WHAT YOU HAVE TO DO> In the listing below, count each line containing "الكويتية" and answer with the count only.

LISTED ENTRIES>
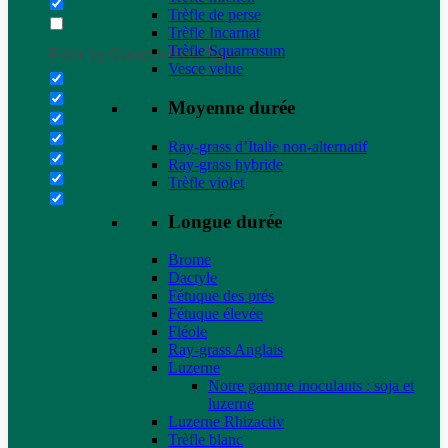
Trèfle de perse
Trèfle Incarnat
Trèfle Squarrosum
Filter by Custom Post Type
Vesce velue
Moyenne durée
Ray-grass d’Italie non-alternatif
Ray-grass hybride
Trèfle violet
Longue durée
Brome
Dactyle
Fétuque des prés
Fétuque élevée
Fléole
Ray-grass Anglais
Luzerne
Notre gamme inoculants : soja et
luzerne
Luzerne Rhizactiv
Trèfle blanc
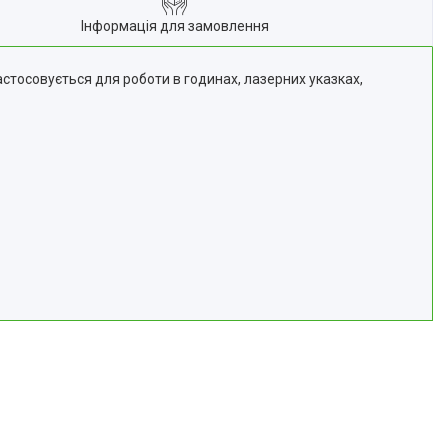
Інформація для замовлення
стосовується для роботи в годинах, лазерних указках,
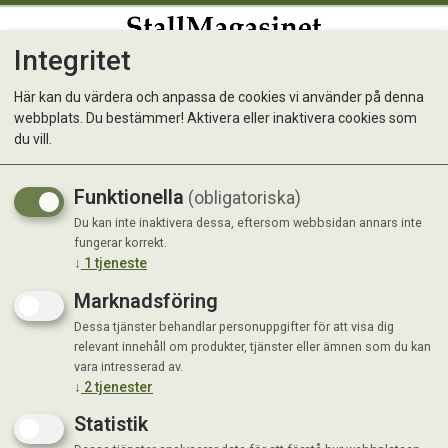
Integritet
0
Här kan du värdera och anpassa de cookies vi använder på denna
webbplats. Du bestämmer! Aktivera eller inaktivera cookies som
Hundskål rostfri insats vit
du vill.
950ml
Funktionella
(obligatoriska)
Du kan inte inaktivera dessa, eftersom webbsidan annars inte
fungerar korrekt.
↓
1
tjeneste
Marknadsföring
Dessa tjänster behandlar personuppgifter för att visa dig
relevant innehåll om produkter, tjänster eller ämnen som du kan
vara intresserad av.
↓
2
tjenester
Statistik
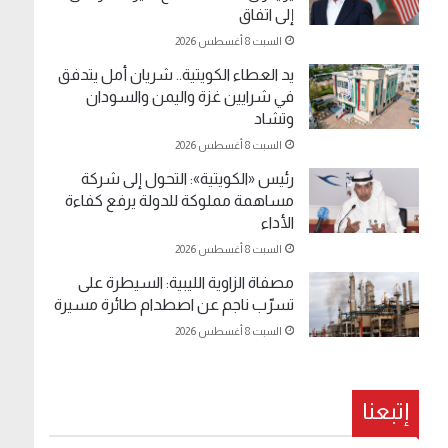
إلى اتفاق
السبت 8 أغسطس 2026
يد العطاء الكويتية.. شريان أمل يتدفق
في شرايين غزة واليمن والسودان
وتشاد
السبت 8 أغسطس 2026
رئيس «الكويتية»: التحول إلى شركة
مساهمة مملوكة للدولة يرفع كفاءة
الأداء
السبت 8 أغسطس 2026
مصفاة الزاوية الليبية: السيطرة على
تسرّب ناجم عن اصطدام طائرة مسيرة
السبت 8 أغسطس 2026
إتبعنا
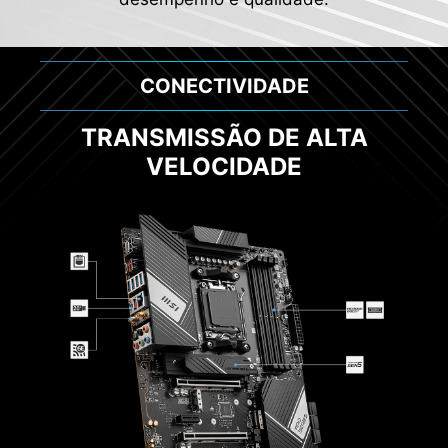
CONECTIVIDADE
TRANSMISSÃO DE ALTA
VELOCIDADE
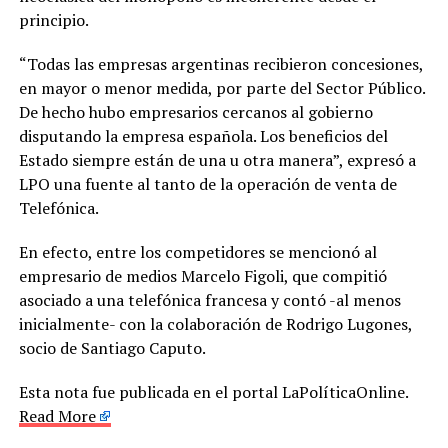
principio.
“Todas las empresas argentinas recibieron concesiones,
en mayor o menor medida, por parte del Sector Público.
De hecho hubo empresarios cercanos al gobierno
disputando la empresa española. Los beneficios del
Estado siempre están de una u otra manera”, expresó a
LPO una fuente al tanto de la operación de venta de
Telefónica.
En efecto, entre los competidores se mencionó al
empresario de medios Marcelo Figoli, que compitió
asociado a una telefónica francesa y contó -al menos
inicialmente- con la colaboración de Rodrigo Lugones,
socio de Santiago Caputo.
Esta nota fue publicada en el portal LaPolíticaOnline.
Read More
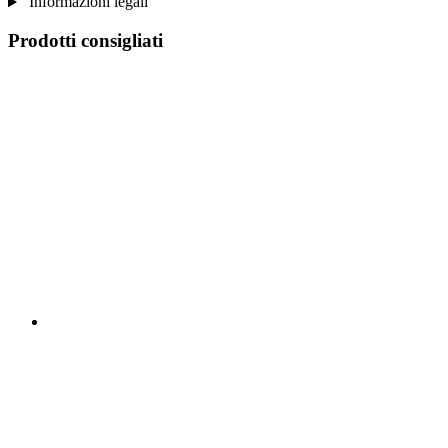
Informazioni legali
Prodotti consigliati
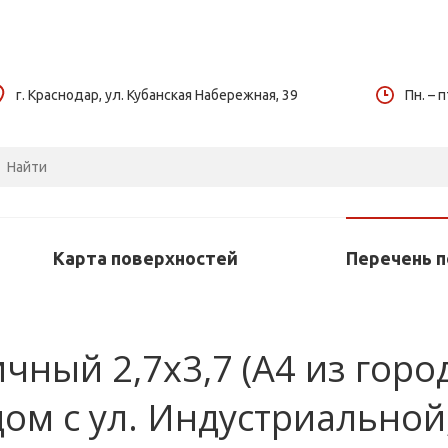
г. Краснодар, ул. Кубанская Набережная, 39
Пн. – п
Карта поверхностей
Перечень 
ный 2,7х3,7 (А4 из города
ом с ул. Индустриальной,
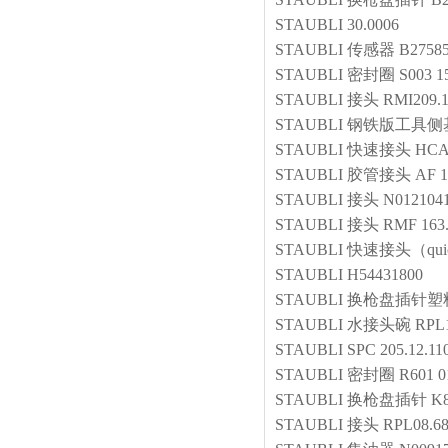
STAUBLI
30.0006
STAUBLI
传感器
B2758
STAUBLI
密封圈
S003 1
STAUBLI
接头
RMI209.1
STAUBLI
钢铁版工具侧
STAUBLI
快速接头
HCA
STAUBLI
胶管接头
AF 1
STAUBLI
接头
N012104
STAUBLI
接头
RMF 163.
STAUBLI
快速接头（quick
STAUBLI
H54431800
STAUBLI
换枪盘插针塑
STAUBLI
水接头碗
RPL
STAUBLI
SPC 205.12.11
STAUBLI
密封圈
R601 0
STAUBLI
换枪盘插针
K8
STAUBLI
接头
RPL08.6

EXERCISE RESPONSE> 2